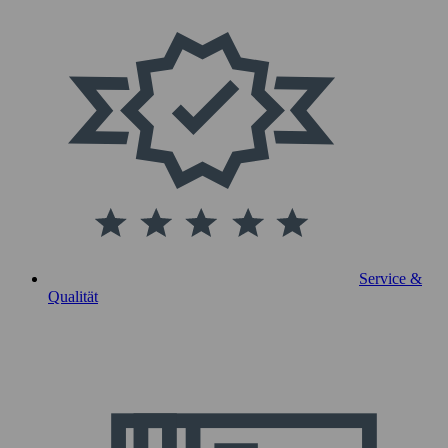
Service &
Qualität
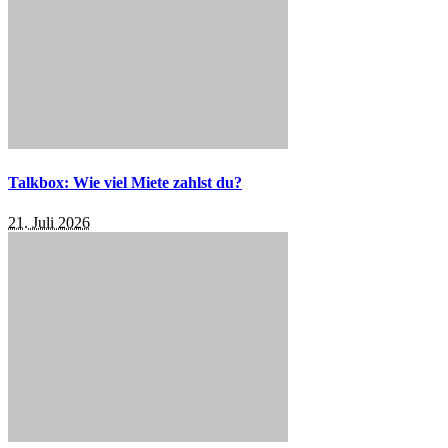
Talkbox: Wie viel Miete zahlst du?
21. Juli 2026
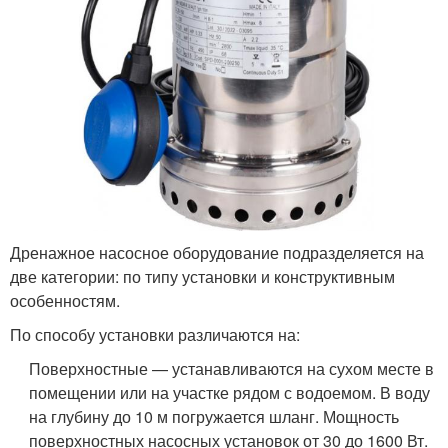
Дренажное насосное оборудование подразделяется на
две категории: по типу установки и конструктивным
особенностям.
По способу установки различаются на:
Поверхностные — устанавливаются на сухом месте в
помещении или на участке рядом с водоемом. В воду
на глубину до 10 м погружается шланг. Мощность
поверхностных насосных установок от 30 до 1600 Вт.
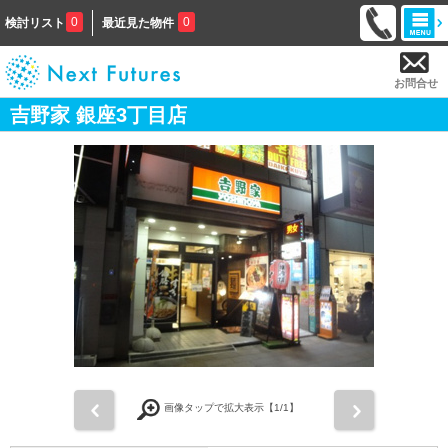
0
0
検討リスト
最近見た物件
お問合せ
吉野家 銀座3丁目店
前
次
画像タップで拡大表示【
1
/1】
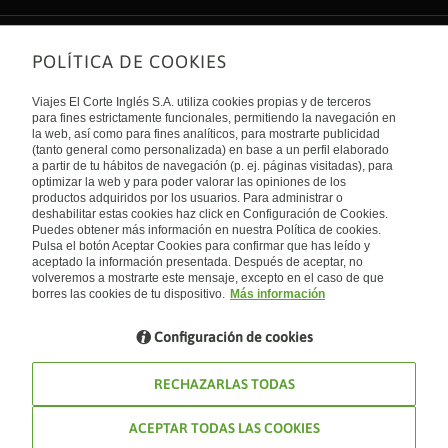
POLÍTICA DE COOKIES
Sobre nosotros
Quiénes somos
Viajes El Corte Inglés S.A. utiliza cookies propias y de terceros
Financiación
Enlaces de interés
para fines estrictamente funcionales, permitiendo la navegación en
Sostenibilidad
la web, así como para fines analíticos, para mostrarte publicidad
Turismo accesible
(tanto general como personalizada) en base a un perfil elaborado
Guías de viaje
Tarjeta El Corte Inglés
a partir de tu hábitos de navegación (p. ej. páginas visitadas), para
Catálogos
Trabaja con nosotros
Internacional
optimizar la web y para poder valorar las opiniones de los
Auto check-in
El Corte Inglés
productos adquiridos por los usuarios. Para administrar o
Condiciones Generales
Canal Ético
deshabilitar estas cookies haz click en Configuración de Cookies.
Política de privacidad
España
Política de cookies
Puedes obtener más información en nuestra Política de cookies.
Accesibilidad
Pulsa el botón Aceptar Cookies para confirmar que has leído y
Empresas/ Grupos
aceptado la información presentada. Después de aceptar, no
Visita nuestro blog
volveremos a mostrarte este mensaje, excepto en el caso de que
borres las cookies de tu dispositivo.
Más información
Blog de Viajes el Corte inglés
Configuración de cookies
RECHAZARLAS TODAS
ACEPTAR TODAS LAS COOKIES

____________

◆ Requirement
Set out exactly the run of lines that begins at the line holding "Empresas/ Grupos" and ends at the last line of the data.

◆ Output for this task
Empresas/ Grupos
aceptado la información presentada. Después de aceptar, no
Visita nuestro blog
volveremos a mostrarte este mensaje, excepto en el caso de que
borres las cookies de tu dispositivo.
Más información
Blog de Viajes el Corte inglés
Configuración de cookies
RECHAZARLAS TODAS
ACEPTAR TODAS LAS COOKIES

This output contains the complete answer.